Department of Chemistry, University of Montréal, Faculté des Arts et des Sciences, 2900 Edouard Montpetit, CP 6128 succursalle centre ville, Montréal, QC, H3C 3J7, Canada.
ChemMedChem. 2018 Dec 6;13(23):2567-2572. doi: 10.1002/cmdc.201800639. Epub 2018 Nov 19.
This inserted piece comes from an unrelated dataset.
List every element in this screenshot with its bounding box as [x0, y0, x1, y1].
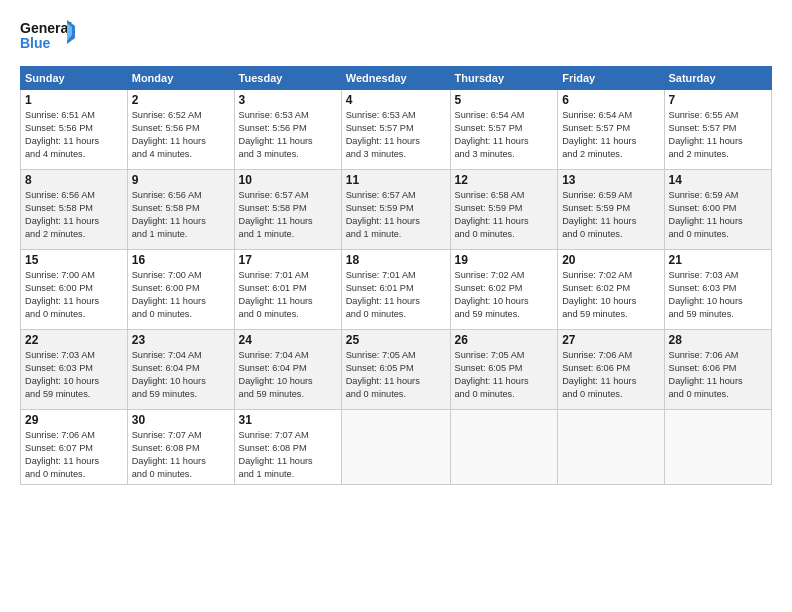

The increased prevalence of antibiotic-resistant bacteria is a critical issue for human health. Developing new antibiotic agents is vital for fighting persistent infections and lowering mortality rates. In this study, we designed lutidine-disubstituted bis-benzimidazolium salts (lutidine-bis-benzimidazolium core with octyl, adamantyl, and cholesteryl lipophilic side chains), and tested their antimicrobial activity, their capacity to inhibit planktonic bacterial and fungal growth, and their ability to inhibit the formation of or disrupt mature methicillin-resistant Staphylococcus aureus (MRSA) biofilms. The antibiofilm activity of these salts was analyzed in terms of their lipophilicity, capacity to induce transmembrane ion transport, perturbation of the cellular membrane, and mechanism of action in the phospholipid bilayer. The synthesized compounds were not active against MRSA biofilms, as the formation of transmembrane channels had no effect on the integrity of the extracellular polymeric substance matrix and only octyl and adamantyl derivatives possessed the capacity to inhibit biofilm formation. The synthesized derivatives could be used as lead candidates for the development of anti-MRSA agents.
抗生素耐药菌的流行率不断上升,这对人类健康是一个重大挑战。开发新的抗生素药物对于对抗持续感染和降低死亡率至关重要。在这项研究中,我们设计了带有辛基、金刚烷基和胆甾基亲脂性侧链的 2-(1H-苯并咪唑-2-基)乙基-1,1′-联苯-2,2′-二基二(1H-苯并咪唑)盐(lutidine-bis-benzimidazolium 核心),并测试了它们的抗菌活性、抑制浮游细菌和真菌生长的能力,以及抑制或破坏成熟耐甲氧西林金黄色葡萄球菌(MRSA)生物膜形成的能力。这些盐的抗生物膜活性是根据其疏水性、诱导跨膜离子转运的能力、细胞膜扰动以及在磷脂双层中的作用机制来分析的。合成的化合物对 MRSA 生物膜没有活性,因为形成跨膜通道对细胞外多聚物基质的完整性没有影响,只有辛基和金刚烷基衍生物具有抑制生物膜形成的能力。这些合成的衍生物可作为开发抗-MRSA 药物的先导候选物。